Jamais, peut-être, le salut de la société n’a tenu à l’effort d’un aussi petit nombre de gens.

Encore faut-il que ce petit nombre veuille et sache vouloir. Quelques sursauts, quelques mouvements de colère tardive n’y feront rien.

Prenons garde de ne pas mériter de nous entendre dire ce que la mère du dernier roi maure de Grenade put lancer à son fils quand il dut quitter sa capitale : « Il est inconvenant de pleurer et de trépigner comme un faible quand on est en train de perdre ce qu’on n’a pas eu la volonté, la ténacité de défendre comme un homme ».

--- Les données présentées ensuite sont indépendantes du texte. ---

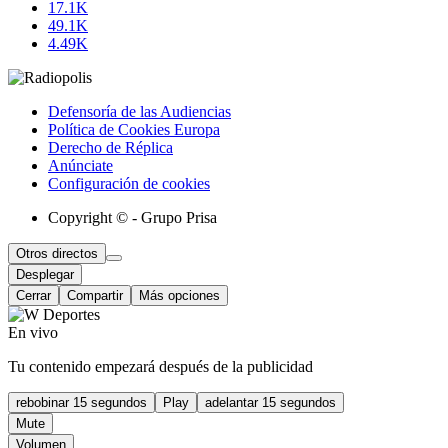
17.1K
49.1K
4.49K
Defensoría de las Audiencias
Política de Cookies Europa
Derecho de Réplica
Anúnciate
Configuración de cookies
Copyright © - Grupo Prisa
Otros directos
Desplegar
Cerrar
Compartir
Más opciones
En vivo
Tu contenido empezará después de la publicidad
rebobinar 15 segundos
Play
adelantar 15 segundos
Mute
Volumen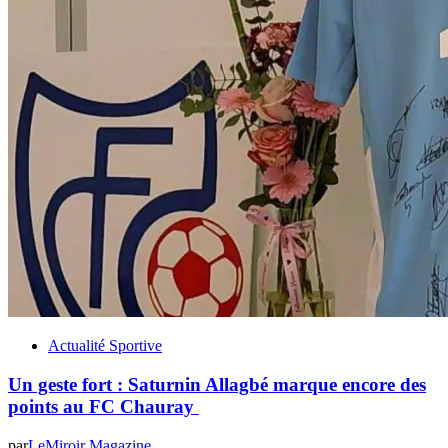
Actualité Sportive
Un geste fort : Saturnin Allagbé marque encore des
points au FC Chauray
par
LeMiroir Magazine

* Reprise du Permanences n° 25, décembre 1965, p. 19 à 38. Le titre initial n’était pas L’action mais Devoir et conditions d’efficacité : « Ce titre est celui d’une série d’études sur l’action dont la publication se poursuivra dans les numéros suivants. Nous attirons l’attention de nos amis sur ces chapitres. Combien parlent d’action sans s’être arrêtés jamais aux problèmes qu’elle pose… »

[1] L’Eglise et la Cité, p. 44.

[2] Ecrit en décembre 1965 (Permanences n° 25), par référence à 1717, date du grand essor de la Maçonnerie moderne.

[3] Cf. Luc XXII, 50-53, Matth. XXVI, 50-53 :  « Mais c’est maintenant l’heure et la puissance des ténèbres »…

« Alors s’étant approchés ils mirent la main sur Jésus et le saisirent. Et voici qu’un de ceux qui étaient avec Jésus, levant la main, dégaina son glaive et, frappant le serviteur du Grand-Prêtre, lui enleva l’oreille. Alors Jésus lui dit : « Remets ton glaive à sa place. Car tous ceux qui prennent le glaive périssent par le glaive. T’imagines-tu que je ne puis recourir à mon Père, qui m’enverrait immédiatement plus de douze légions d’anges ? »… »

[4] Chef des « Illuminés de Bavière ».